Toute l’ambiguïté de ce qui relève de l’identité demeure vraie pour les cuisines. Tout être humain se construit dans le regard des autres et dans l’interprétation de son propre regard sur l’altérité. Les dangers sont donc évidents. Maintenant, le propre des sociétés démocratiques est d’énoncer des principes d’égalité intangibles impliquant des modalités partagées de respect réciproque de l’altérité. Les cas où l’on a pu voir des revendications alimentaires comme porte-drapeau d’une identité nationale rétive à l’altérité – les apéros saucisson-pinard en 2010 à Paris – sont restés très marginaux. Ils sont apparus à la majorité comme diffamatoires, voire ridicules, tant l’idée d’une « islamisation » prenant racine dans un radicalisme alimentaire anti-halal était aberrante. Instrumentaliser le tabou du porc s’est révélé être un échec. Tout autre est la question du choix des menus dans les cantines scolaires, exigeant le respect d’interdits alimentaires. La complexité soulevée par cette revendication ne peut être résolue sans procéder au cas par cas, plutôt que par une loi générale.

La cuisine française a été maintes fois bouleversée et enrichie par les apports extérieurs, depuis le Moyen Âge, la Renaissance et les grandes découvertes. C’est l’une des réflexions, notamment, d’Olivier Roellinger. Quelles en sont les traces aujourd’hui ?

Vous évoquez les apports massifs de produits comme les épices d’Orient ou les plantes du Nouveau Monde telles que les pommes de terre, haricots, piments, maïs, tomates, etc. Ils ont été assimilés par les cuisines pendant plusieurs siècles sans totalement bouleverser les anciens ordres. Les haricots se sont substitués aux fèves, qui constituaient l’un des ingrédients majeurs du cassoulet. Les pommes de terre n’ont jamais remis en question la place du pain, même si elles ont pris une grande place dans les régimes alimentaires du Limousin, de la Bretagne ou de l’Irlande. Le piment s’est imposé dans le Pays basque sans gommer sa spécificité.

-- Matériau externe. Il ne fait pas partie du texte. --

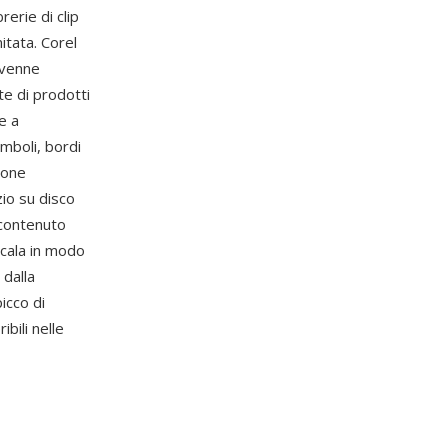
erie di clip
itata. Corel
divenne
te di prodotti
e a
mboli, bordi
ione
zio su disco
l contenuto
scala in modo
 dalla
icco di
bili nelle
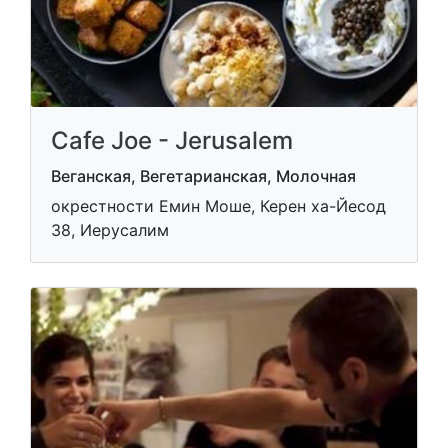
Cafe Joe - Jerusalem
Веганская, Вегетарианская, Молочная
окрестности Емин Моше, Керен ха-Йесод
38, Иерусалим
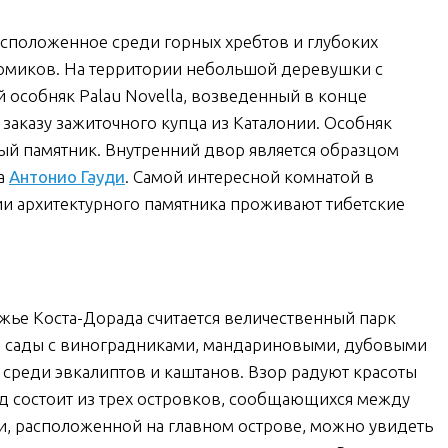
расположенное среди горных хребтов и глубоких
домиков. На территории небольшой деревушки с
 особняк Palau Novella, возведенный в конце
 заказу зажиточного купца из Каталонии. Особняк
ый памятник. Внутренний двор является образцом
ра
Антонио Гауди
. Самой интересной комнатой в
нии архитектурного памятника проживают тибетские
ье Коста-Дорада считается величественный парк
ые сады с виноградниками, мандариновыми, дубовыми
 среди эвкалиптов и каштанов. Взор радуют красоты
д состоит из трех островков, сообщающихся между
, расположенной на главном острове, можно увидеть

On peut distinguer les apports de produits qui passeront par les cuisines et ceux de plats qui se sont imposés dans les menus des Français – les frites, les hamburgers, la pizza, nombre de plats venus d’Asie, les glaces… Certaines modes ont pu changer le décor chargé des restaurants gastronomiques, dont certains ont adopté le minimalisme épuré du Japon.

Oui, la cuisine française est toujours sur le fil de la mondialisation. Aujourd’hui, ce qui la fait évoluer, c’est la végétalisation. Des grands chefs aux cuisines les plus modestes des bars à soupe, des approvisionnements bien sourcés aux recherches de nouvelles qualités de production (biologique, voire biodynamique, par exemple), tout contribue à faire évoluer lentement la cuisine vers d’autres pratiques plus qualitatives que les systèmes industriels de masse peinent à contrer, sinon dans les pratiques, du moins dans l’image.

Gilles Fumey est géopolitologue


(1) Auteur d’Atlas de l’alimentation (CNRS éditions, 2018) et de Géopolitique de l’alimentation (éditions Sciences humaines, 3e éd., 2018).